Know Thyself and Become a Better Investor

Nov 02, 2020 | Elaine Law


Behavioural Finance 101

Behavioural finance is the study of human behaviour and psychology on investors’ decision makings. Famous behavioural finance gurus include Nobel Laureates: Richard Thaler (author of “Misbehaving”), Robert Shiller (author of “Irrational Exuberance”), and Daniel Kahneman (author of “Thinking, Fast and Slow”). Included in the study of behavioural finance are the biases that investors hold when faced with an investment decision. These biases do not correlate with one’s levels of education or market experiences. Rather, it is suspected that people are affected by different psychological, cognitive, cultural and social factors. In all, understanding these biases can help us avoid some common investment mistakes.
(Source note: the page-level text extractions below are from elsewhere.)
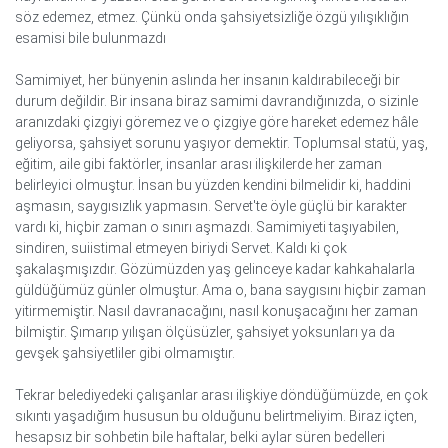
söz edemez, etmez. Çünkü onda şahsiyetsizliğe özgü yılışıklığın
esamisi bile bulunmazdı
Samimiyet, her bünyenin aslında her insanın kaldırabileceği bir
durum değildir. Bir insana biraz samimi davrandığınızda, o sizinle
aranızdaki çizgiyi göremez ve o çizgiye göre hareket edemez hâle
geliyorsa, şahsiyet sorunu yaşıyor demektir. Toplumsal statü, yaş,
eğitim, aile gibi faktörler, insanlar arası ilişkilerde her zaman
belirleyici olmuştur. İnsan bu yüzden kendini bilmelidir ki, haddini
aşmasın, saygısızlık yapmasın. Servet'te öyle güçlü bir karakter
vardı ki, hiçbir zaman o sınırı aşmazdı. Samimiyeti taşıyabilen,
sindiren, suiistimal etmeyen biriydi Servet. Kaldı ki çok
şakalaşmışızdır. Gözümüzden yaş gelinceye kadar kahkahalarla
güldüğümüz günler olmuştur. Ama o, bana saygısını hiçbir zaman
yitirmemiştir. Nasıl davranacağını, nasıl konuşacağını her zaman
bilmiştir. Şımarıp yılışan ölçüsüzler, şahsiyet yoksunları ya da
gevşek şahsiyetliler gibi olmamıştır.
Tekrar belediyedeki çalışanlar arası ilişkiye döndüğümüzde, en çok
sıkıntı yaşadığım hususun bu olduğunu belirtmeliyim. Biraz içten,
hesapsız bir sohbetin bile haftalar, belki aylar süren bedelleri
Some of the common behavioural biases are:

  1. Price/Market Anchoring – This bias can prevent investors from ever selling unless the price of the investment gets back to their original purchase price, also known as their anchor point. Instead of taking a loss and investing the proceeds in something else that may have greater growth potential, we are permanently anchored to our personal reference point. Investors may incorrectly ascribe that price as the “justifiable” business valuation or the “reasonable” price to get out of a losing position.
  2. Familiarity Bias – this is related to “Home Bias”. For example, as Canadians, we are more familiar with Canadian companies. Canadians tend to not diversify into other countries, and we buy mostly Canadian stocks (e.g. banks). This will greatly limit the opportunities we have when it comes to investing, especially when the Canadian market represents only 3% of the global market.
  3. Confirmation Bias – this is the tendency to look for information that supports our previous beliefs and ignore any information that is inconsistent with our beliefs. Often this could lead investors to make the same mistake, to be unwilling to part with a losing investment, or to be unwilling to accept new information.
  4. Loss Aversion – most people have the tendency to be risk-averse because our tendency is to prefer avoiding losses rather than to generate earnings. That means the pain of losing $100 is more powerful than the joy of gaining $100. In this current ultra-low interest rate environment, this behaviour leads some people to prefer investing in GIC’s that pay close to 0% than to invest their money in a dividend-paying stock or a balanced income fund that pays 4% in income with further growth potential.
  5. Regret Aversion – this is the pain of feeling regret for making a wrong decision. An investor may regret a past investment experience that they have become so traumatized and vow to never invest in the market again. The past 12 years have been named “the most hated bull market”, potentially because some investors have been sitting on the sidelines and have watched the market go higher without participating in it. Ironically, sometimes the regret aversion bias can lead to investors regretting that they never participated.
  6. Hindsight Bias (knew-it-all-along phenomenon) – this is the tendency for people to believe, after an event has already occurred, that they had predicted it with a high degree of certainty. People that exhibit hindsight bias can sometimes make predictions of a market crash. The truth is if they make that prediction often enough, they will eventually be right as market corrections are inherently part of the stock market!

I believe knowing our biases will make us better investors. How? We can try the following strategies:

  1. Diversification – not putting all our eggs in one basket will greatly mitigate the risks associated with an individual stock/company/country
  2. Balanced portfolio – having a good asset mix of stocks and bonds will help smooth out the wild ride that comes with the stock market
  3. Dollar Cost Averaging – putting money systematically/periodically into our investment accounts will take away some of the fears/regrets that are associated with timing the market
  4. Seek help from an experienced investment advisor – investing on your own is not for everyone, so one should consider seeking professional help. A trusted and experienced advisor can provide the necessary guidance and help you in your life-long journey of investing!